The Atlanta metro area is leading the way in passing expanded non-discrimination protections for LGBT Georgians.
The northside Atlanta suburb of Sandy Springs is the latest municipality to update its municipal hiring practices to protect transgender Georgians from discrimination in employment with the city. Sandy Springs had previously included only sexual orientation among the list of prohibited forms of hiring discrimination.
The new policy will apply to all city business, including outside contracts and the use of city facilities like parks and recreational facilities. Lawmakers initially proposed the updates in March, mere days before Governor Nathan Deal vetoed the anti-LGBT House Bill 757, which would have prohibited cities from enacting these kinds of local LGBT protections.

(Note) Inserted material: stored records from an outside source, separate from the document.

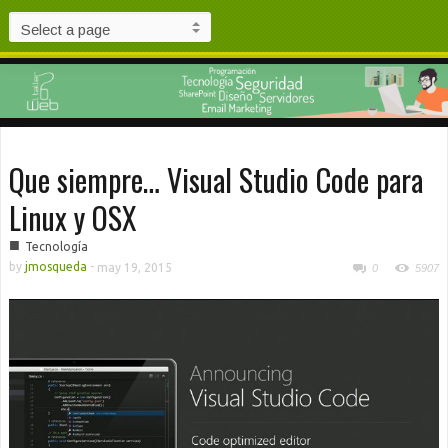
Que siempre… Visual Studio Code para
Linux y OSX
■
Tecnología
by
jmosqueda
-
may 19, 2015
0
5907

The policy change’s lead sponsor, City Council member Andy Bauman, told Project Q Atlanta in April that HB 757 actually was his motivation.
“I was reacting to the religious liberty bill and then wanted to make note of what we do here in Sandy Springs. What I want to focus on is continuing a really good atmosphere in Sandy Springs.”

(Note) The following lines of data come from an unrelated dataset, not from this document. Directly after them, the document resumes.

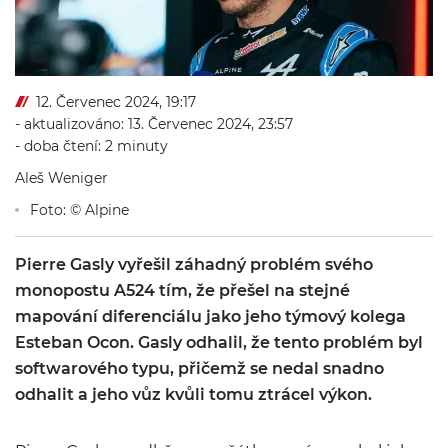
12. Červenec 2024, 19:17
- aktualizováno: 13. Červenec 2024, 23:57
- doba čtení: 2 minuty
Aleš Weniger
Foto: © Alpine
Pierre Gasly vyřešil záhadný problém svého
monopostu A524 tím, že přešel na stejné
mapování diferenciálu jako jeho týmový kolega
Esteban Ocon. Gasly odhalil, že tento problém byl
softwarového typu, přičemž se nedal snadno
odhalit a jeho vůz kvůli tomu ztrácel výkon.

In other municipalities in Georgia and states across the country attempts to update such policies have often been heated, contested affairs. But the Sandy Springs city council passed these updates without debate, via a voice vote only.
This could herald a sea change in the effort to enact comprehensive non-discrimination protections statewide, and is emblematic of the next local frontier in the fight—shoring up protections for transgender Georgians where they are lacking. While 60 municipalities in Georgia include some kind of non-discrimination protections for gay Georgians, only a dozen offer the same protections for gender identity.
This is especially significant as Georgia’s leaders balk at federal guidelines aimed at protecting transgender students. In May the Obama Administration re-issued longstanding federal guidelines aimed at protecting transgender students under Title IX, which prohibits gender discrimination at schools receiving federal education funding.
Georgia and 9 other states then joined a lawsuit against those guidelines, a move that is especially distressing in a state that is considered a leader in the South when it comes to making positive moves on LGBT rights.